(Data extract begins)

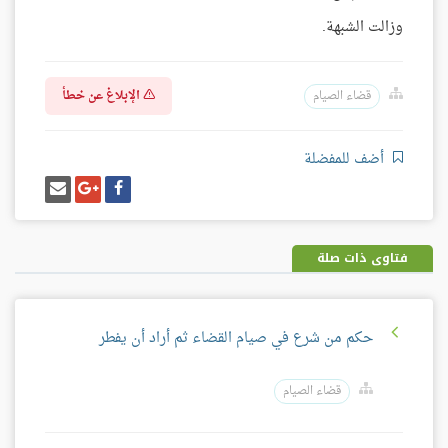
وزالت الشبهة.
الإبلاغ عن خطأ
قضاء الصيام
أضف للمفضلة
شارك
شارك
إرسل
على
على
إيميل
فيسبوك
غوغل
بلس
فتاوى ذات صلة
حكم من شرع في صيام القضاء ثم أراد أن يفطر
قضاء الصيام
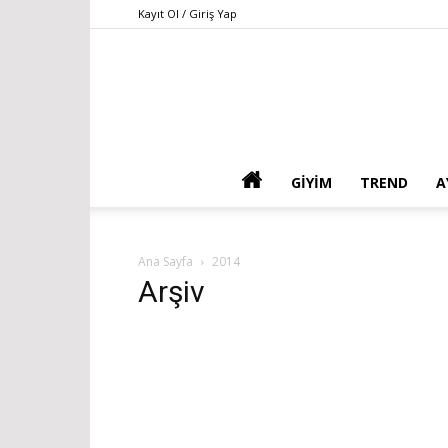
Kayıt Ol / Giriş Yap
GIYIM
TREND
A
Ana Sayfa
2014
Arşiv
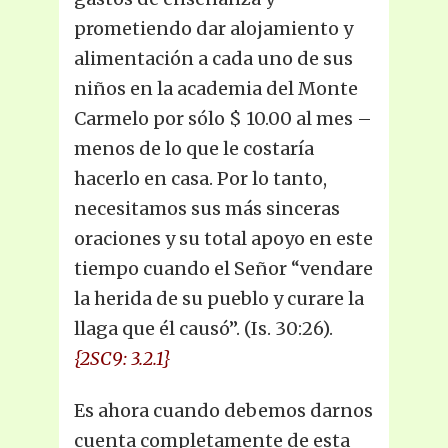
prometiendo dar alojamiento y
alimentación a cada uno de sus
niños en la academia del Monte
Carmelo por sólo $ 10.00 al mes –
menos de lo que le costaría
hacerlo en casa. Por lo tanto,
necesitamos sus más sinceras
oraciones y su total apoyo en este
tiempo cuando el Señor “vendare
la herida de su pueblo y curare la
llaga que él causó”. (Is. 30:26).
{2SC9: 3.2.1}
Es ahora cuando debemos darnos
cuenta completamente de esta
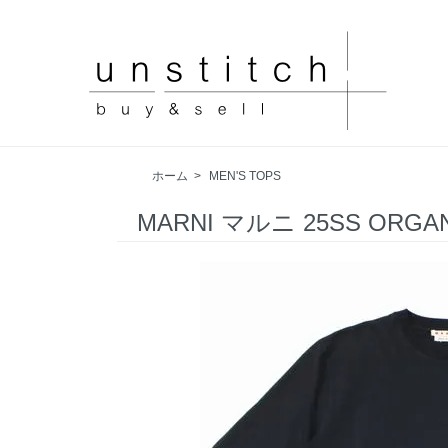
ホーム
>
MEN'S TOPS
MARNI マルニ 25SS OR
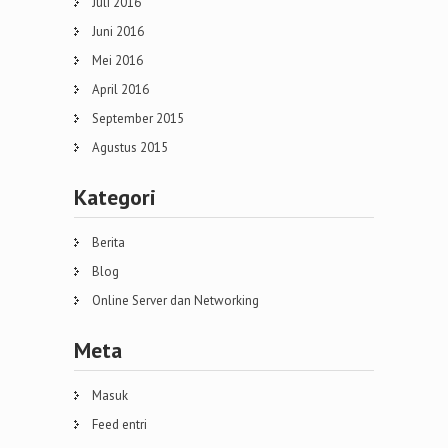
Juli 2016
Juni 2016
Mei 2016
April 2016
September 2015
Agustus 2015
Kategori
Berita
Blog
Online Server dan Networking
Meta
Masuk
Feed entri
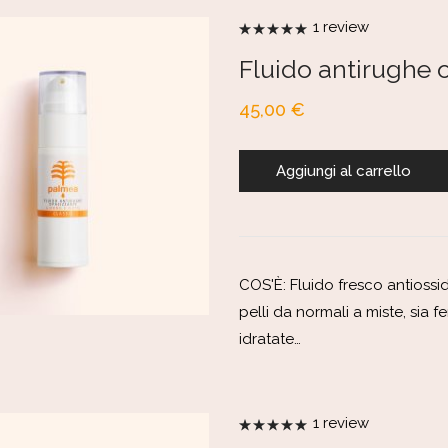
1
review
Valutato
5.00
su 5
Fluido antirughe o
45,00
€
Aggiungi al carrello
COS'È: Fluido fresco antiossi
pelli da normali a miste, sia 
idratate…
1
review
Valutato
5.00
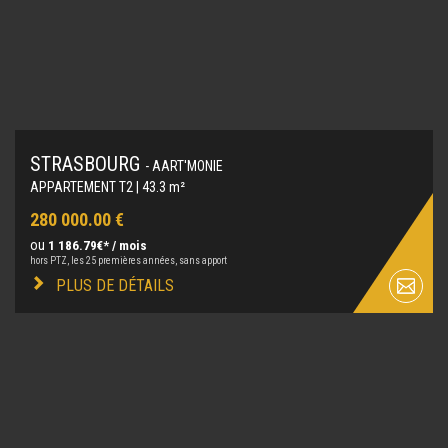
STRASBOURG
- AART'MONIE
APPARTEMENT T2 | 43.3 m²
280 000.00 €
ou
1 186.79€* / mois
hors PTZ, les 25 premières années, sans apport
PLUS DE DÉTAILS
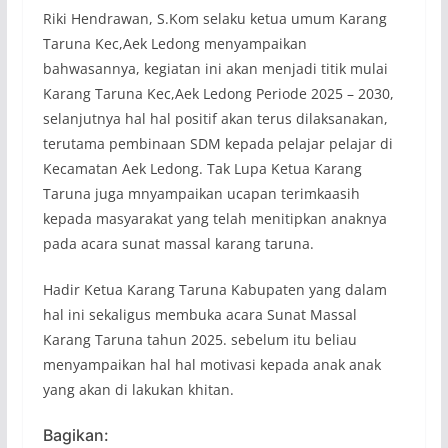
Riki Hendrawan, S.Kom selaku ketua umum Karang
Taruna Kec,Aek Ledong menyampaikan
bahwasannya, kegiatan ini akan menjadi titik mulai
Karang Taruna Kec,Aek Ledong Periode 2025 – 2030,
selanjutnya hal hal positif akan terus dilaksanakan,
terutama pembinaan SDM kepada pelajar pelajar di
Kecamatan Aek Ledong. Tak Lupa Ketua Karang
Taruna juga mnyampaikan ucapan terimkaasih
kepada masyarakat yang telah menitipkan anaknya
pada acara sunat massal karang taruna.
Hadir Ketua Karang Taruna Kabupaten yang dalam
hal ini sekaligus membuka acara Sunat Massal
Karang Taruna tahun 2025. sebelum itu beliau
menyampaikan hal hal motivasi kepada anak anak
yang akan di lakukan khitan.
Bagikan:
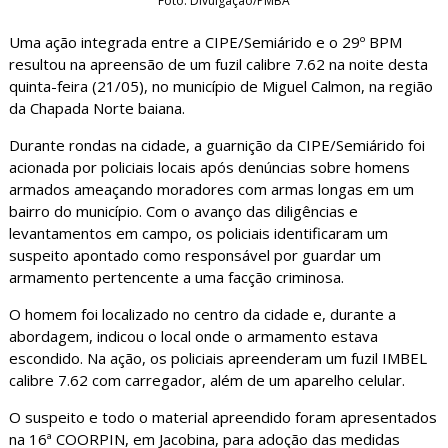
Foto: Divulgação/PMBA
Uma ação integrada entre a CIPE/Semiárido e o 29º BPM
resultou na apreensão de um fuzil calibre 7.62 na noite desta
quinta-feira (21/05), no município de Miguel Calmon, na região
da Chapada Norte baiana.
Durante rondas na cidade, a guarnição da CIPE/Semiárido foi
acionada por policiais locais após denúncias sobre homens
armados ameaçando moradores com armas longas em um
bairro do município. Com o avanço das diligências e
levantamentos em campo, os policiais identificaram um
suspeito apontado como responsável por guardar um
armamento pertencente a uma facção criminosa.
O homem foi localizado no centro da cidade e, durante a
abordagem, indicou o local onde o armamento estava
escondido. Na ação, os policiais apreenderam um fuzil IMBEL
calibre 7.62 com carregador, além de um aparelho celular.
O suspeito e todo o material apreendido foram apresentados
na 16ª COORPIN, em Jacobina, para adoção das medidas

(Data extract ends)

Return all records above verbatim without their pictures.

(Answer for this exercise)
وزالت الشبهة.
الإبلاغ عن خطأ
قضاء الصيام
أضف للمفضلة
شارك
شارك
إرسل
على
على
إيميل
فيسبوك
غوغل
بلس
فتاوى ذات صلة
حكم من شرع في صيام القضاء ثم أراد أن يفطر
قضاء الصيام
Kayıt Ol / Giriş Yap
GIYIM
TREND
A
Ana Sayfa
2014
Arşiv
prometiendo dar alojamiento y
alimentación a cada uno de sus
niños en la academia del Monte
Carmelo por sólo $ 10.00 al mes –
menos de lo que le costaría
hacerlo en casa. Por lo tanto,
necesitamos sus más sinceras
oraciones y su total apoyo en este
tiempo cuando el Señor “vendare
la herida de su pueblo y curare la
llaga que él causó”. (Is. 30:26).
{2SC9: 3.2.1}
Es ahora cuando debemos darnos
cuenta completamente de esta
ホーム
>
MEN'S TOPS
MARNI マルニ 25SS OR
Juli 2016
Juni 2016
Mei 2016
April 2016
September 2015
Agustus 2015
Kategori
Berita
Blog
Online Server dan Networking
Meta
Masuk
Feed entri
1
review
Valutato
5.00
su 5
Fluido antirughe o
45,00
€
Aggiungi al carrello
COS'È: Fluido fresco antiossi
pelli da normali a miste, sia 
idratate…
1
review
Valutato
5.00
STRASBOURG
- AART'MONIE
APPARTEMENT T2 | 43.3 m²
280 000.00 €
ou
1 186.79€* / mois
hors PTZ, les 25 premières années, sans apport
PLUS DE DÉTAILS
Riki Hendrawan, S.Kom selaku ketua umum Karang
Taruna Kec,Aek Ledong menyampaikan
bahwasannya, kegiatan ini akan menjadi titik mulai
Karang Taruna Kec,Aek Ledong Periode 2025 – 2030,
selanjutnya hal hal positif akan terus dilaksanakan,
terutama pembinaan SDM kepada pelajar pelajar di
Kecamatan Aek Ledong. Tak Lupa Ketua Karang
Taruna juga mnyampaikan ucapan terimkaasih
kepada masyarakat yang telah menitipkan anaknya
pada acara sunat massal karang taruna.
Hadir Ketua Karang Taruna Kabupaten yang dalam
hal ini sekaligus membuka acara Sunat Massal
Karang Taruna tahun 2025. sebelum itu beliau
menyampaikan hal hal motivasi kepada anak anak
yang akan di lakukan khitan.
Bagikan:
Foto: Divulgação/PMBA
Uma ação integrada entre a CIPE/Semiárido e o 29º BPM
resultou na apreensão de um fuzil calibre 7.62 na noite desta
quinta-feira (21/05), no município de Miguel Calmon, na região
da Chapada Norte baiana.
Durante rondas na cidade, a guarnição da CIPE/Semiárido foi
acionada por policiais locais após denúncias sobre homens
armados ameaçando moradores com armas longas em um
bairro do município. Com o avanço das diligências e
levantamentos em campo, os policiais identificaram um
suspeito apontado como responsável por guardar um
armamento pertencente a uma facção criminosa.
O homem foi localizado no centro da cidade e, durante a
abordagem, indicou o local onde o armamento estava
escondido. Na ação, os policiais apreenderam um fuzil IMBEL
calibre 7.62 com carregador, além de um aparelho celular.
O suspeito e todo o material apreendido foram apresentados
na 16ª COORPIN, em Jacobina, para adoção das medidas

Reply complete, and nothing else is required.